Он прыгал на меня с дерева регулярно, потому что денег у меня не было. Их там в плохих компаниях обучали, что ли, с деревьев прыгать, не знаю…
Я собрала вещи и кое-что из съестного и пошла по рельсам. В Москву. Выяснив предварительно, что идти надо на север. Но так как я проболталась одной из подружек о своем походе, то меня под вечер завернули. Мама заламывала руки. Я поняла, что не сберегла ее покой, мысли о Москве были недопустимой роскошью. Нужно было как-то выживать здесь.
Нужно было самой стать плохой компанией. Потому что хороших компаний в нашем поселке не было, им даже неоткуда было взяться. Все компании были плохие, плохие, отвратительные и очень опасные. Опасные игры в лесополосе вдоль железной дороги. Что только не происходило в этой лесополосе, наполненной трелями соловьев и цветением акации.
В пять лет – привязать девочек к дереву и хлестать крапивой, пока они не изойдутся в истерике, пока не покраснеет все их тело. Потом надо врать матери, что упала в крапиву случайно.
В десять – ложиться на шпалы между рельсами и ждать приближающегося поезда, который должен проехать над тобой, а ты должен не обосраться. Заставили всей компанией лечь так одного мальчика – он пролежал. Потом его мать отвезла в город, жить к бабушке, навсегда. Больше мы его не видели. Видимо, мальчик все же обосрался и плохо умел врать. Мальчик был достоин презрения, мы о нем не вспоминали.
Я старалась не вспоминать о нем от стыда, но обосравшийся мальчик не давал покоя. Хотелось получить от него письмо. Хотелось, чтобы он написал мне что-то вроде «я не обосрался, живу с бабушкой, потому что она при смерти и за ней нужен уход. После того как я пролежал под поездом, я многое понял и стал мужчиной. Передавай привет всем нашим… и так далее. Но конечно, никаких писем он не слал. И отправили его к бабушке подальше от плохой компании. У меня вот такой бабушки не было. Она была, но отправить меня к ней было нельзя – бабушке казалось, что я слишком много жру, и к тому же она плохо переносила внуков.
Вообще, искать защиты у взрослых было гиблым делом.
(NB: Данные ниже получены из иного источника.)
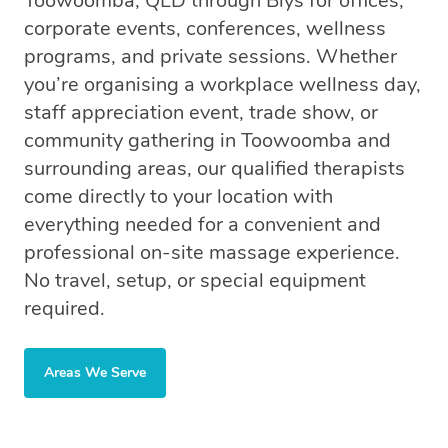
Toowoomba, QLD through Blys for offices,
corporate events, conferences, wellness
programs, and private sessions. Whether
you’re organising a workplace wellness day,
staff appreciation event, trade show, or
community gathering in Toowoomba and
surrounding areas, our qualified therapists
come directly to your location with
everything needed for a convenient and
professional on-site massage experience.
No travel, setup, or special equipment
required.
Areas We Serve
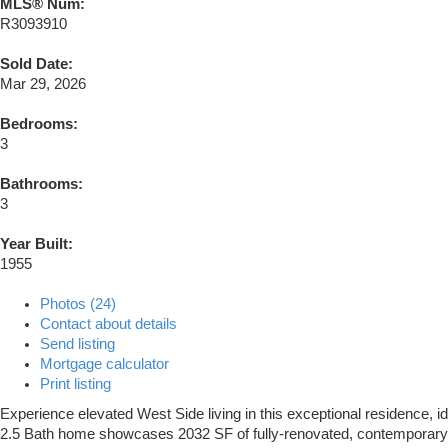
MLS® Num:
R3093910
Sold Date:
Mar 29, 2026
Bedrooms:
3
Bathrooms:
3
Year Built:
1955
Photos (24)
Contact about details
Send listing
Mortgage calculator
Print listing
Experience elevated West Side living in this exceptional residence, id
2.5 Bath home showcases 2032 SF of fully-renovated, contemporary int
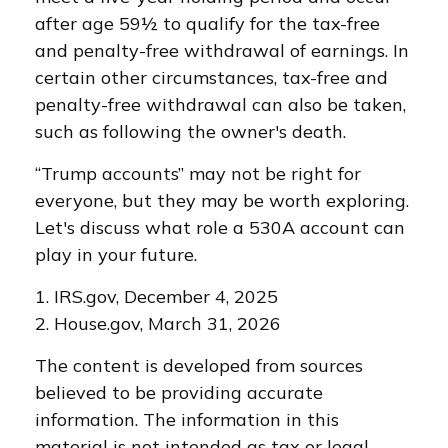
after age 59½ to qualify for the tax-free
and penalty-free withdrawal of earnings. In
certain other circumstances, tax-free and
penalty-free withdrawal can also be taken,
such as following the owner's death.
“Trump accounts” may not be right for
everyone, but they may be worth exploring.
Let's discuss what role a 530A account can
play in your future.
1. IRS.gov, December 4, 2025
2. House.gov, March 31, 2026
The content is developed from sources
believed to be providing accurate
information. The information in this
material is not intended as tax or legal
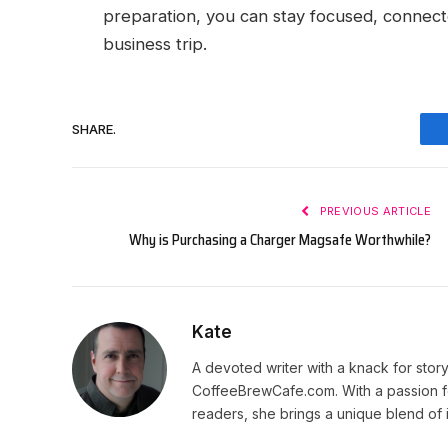
preparation, you can stay focused, connecte
business trip.
SHARE.
PREVIOUS ARTICLE
Why is Purchasing a Charger Magsafe Worthwhile?
Kate
A devoted writer with a knack for story
CoffeeBrewCafe.com. With a passion fo
readers, she brings a unique blend of i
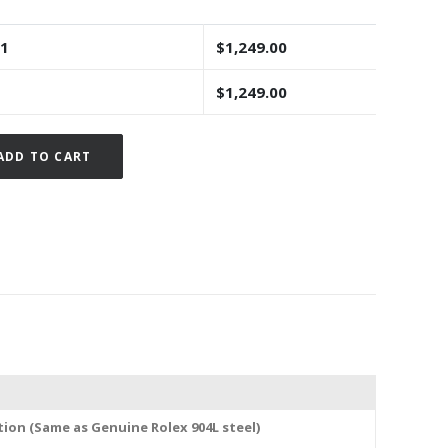
 1
$
1,249.00
$
1,249.00
Alternative:
ADD TO CART
tion (Same as Genuine Rolex 904L steel)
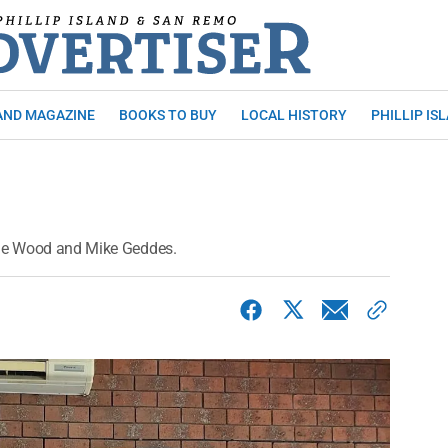
AND MAGAZINE
BOOKS TO BUY
LOCAL HISTORY
PHILLIP IS
Sue Wood and Mike Geddes.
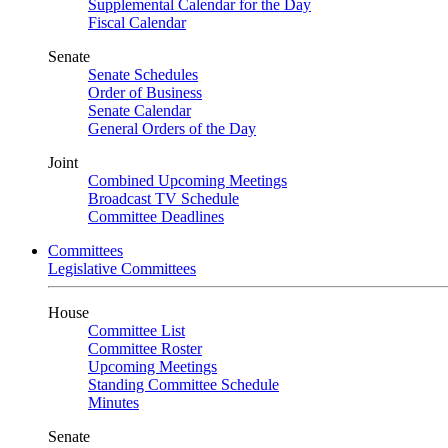
Supplemental Calendar for the Day
Fiscal Calendar
Senate
Senate Schedules
Order of Business
Senate Calendar
General Orders of the Day
Joint
Combined Upcoming Meetings
Broadcast TV Schedule
Committee Deadlines
Committees
Legislative Committees
House
Committee List
Committee Roster
Upcoming Meetings
Standing Committee Schedule
Minutes
Senate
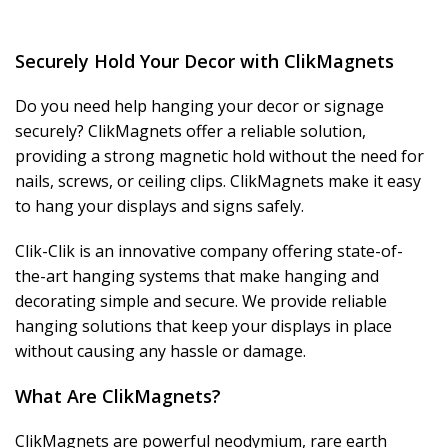
Securely Hold Your Decor with ClikMagnets
Do you need help hanging your decor or signage
securely? ClikMagnets offer a reliable solution,
providing a strong magnetic hold without the need for
nails, screws, or ceiling clips. ClikMagnets make it easy
to hang your displays and signs safely.
Clik-Clik is an innovative company offering state-of-
the-art hanging systems that make hanging and
decorating simple and secure. We provide reliable
hanging solutions that keep your displays in place
without causing any hassle or damage.
What Are ClikMagnets?
ClikMagnets are powerful neodymium, rare earth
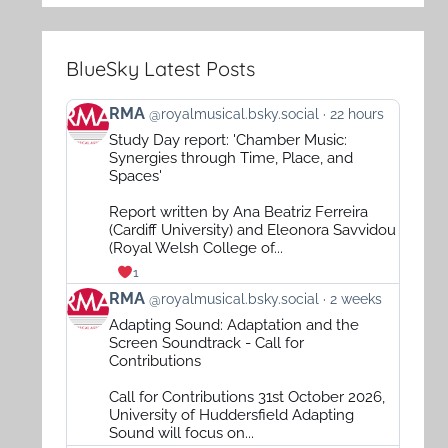
BlueSky Latest Posts
View
RMA
@royalmusical.bsky.social
22 hours
post
Study Day report: 'Chamber Music:
by
Synergies through Time, Place, and
RMA
Spaces'
on
Report written by Ana Beatriz Ferreira
Bluesky
(Cardiff University) and Eleonora Savvidou
(Royal Welsh College of...
1
View
RMA
@royalmusical.bsky.social
2 weeks
post
Adapting Sound: Adaptation and the
by
Screen Soundtrack - Call for
RMA
Contributions
on
Call for Contributions 31st October 2026,
Bluesky
University of Huddersfield Adapting
Sound will focus on...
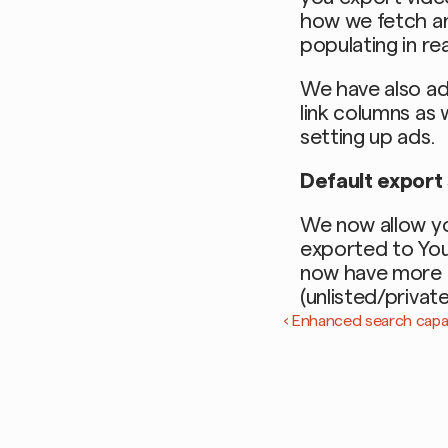
how we fetch and
populating in rea
We have also ad
link columns as w
setting up ads. 
Default export
We now allow yo
exported to Yout
now have more c
(unlisted/privat
‹ Enhanced search capabi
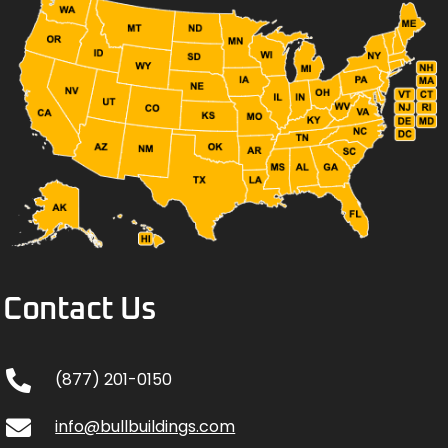
Contact Us
(877) 201-0150
info@bullbuildings.com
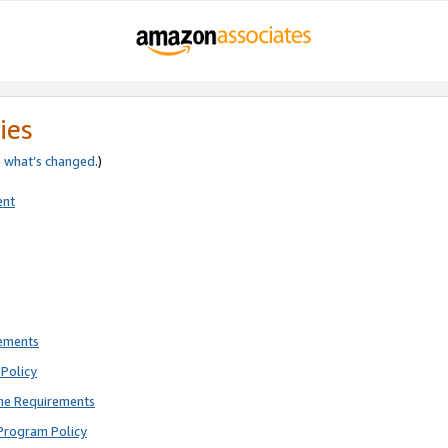
ies
e
what’s changed
.)
ent
rements
Policy
ne Requirements
Program Policy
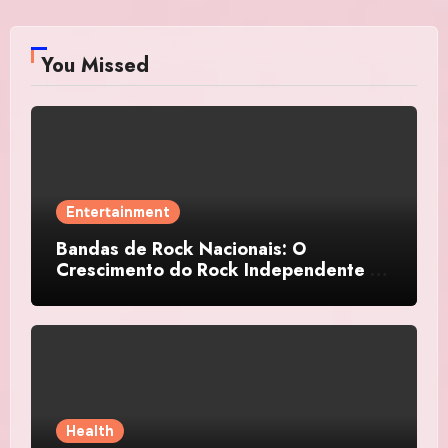
You Missed
Entertainment
Bandas de Rock Nacionais: O
Crescimento do Rock Independente no
Brasil
Health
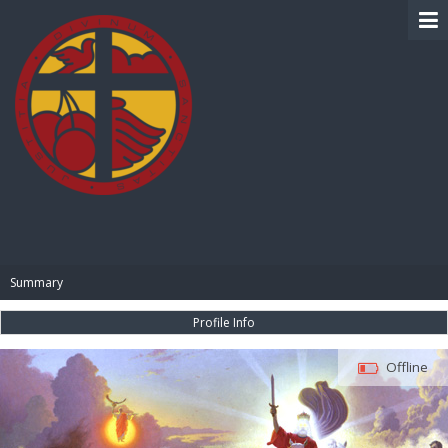
BIBLE PAY
Summary
Profile Info
Offline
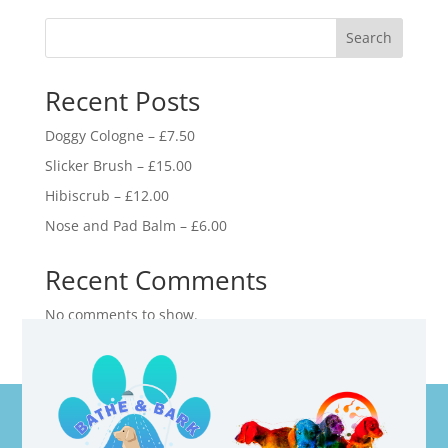
Search
Recent Posts
Doggy Cologne – £7.50
Slicker Brush – £15.00
Hibiscrub – £12.00
Nose and Pad Balm – £6.00
Recent Comments
No comments to show.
Им тоже верить было никак нельзя. Я на этом сильно обожглась. Как-то сбежала из продленки и слонялась по поселку с целью убить время. Мать на работе, ключа от квартиры у меня нет. Обедом покормила соседка. Я тусила возле магазина, и ко мне подошел незнакомый дяденька с велосипедом. Я его раньше не видела никогда. Он был приятный. Он сказал, что он друг моего папы. Папа жил уже пару лет как в другой семье, и его друзей я знать не знала. Поэтому вполне могла допустить, что вот у папы может быть такой приятный друг с велосипедом. Мы с ним поехали кататься. Он немного повозил меня по поселку, а потом сказал: поехали в лесопосадку.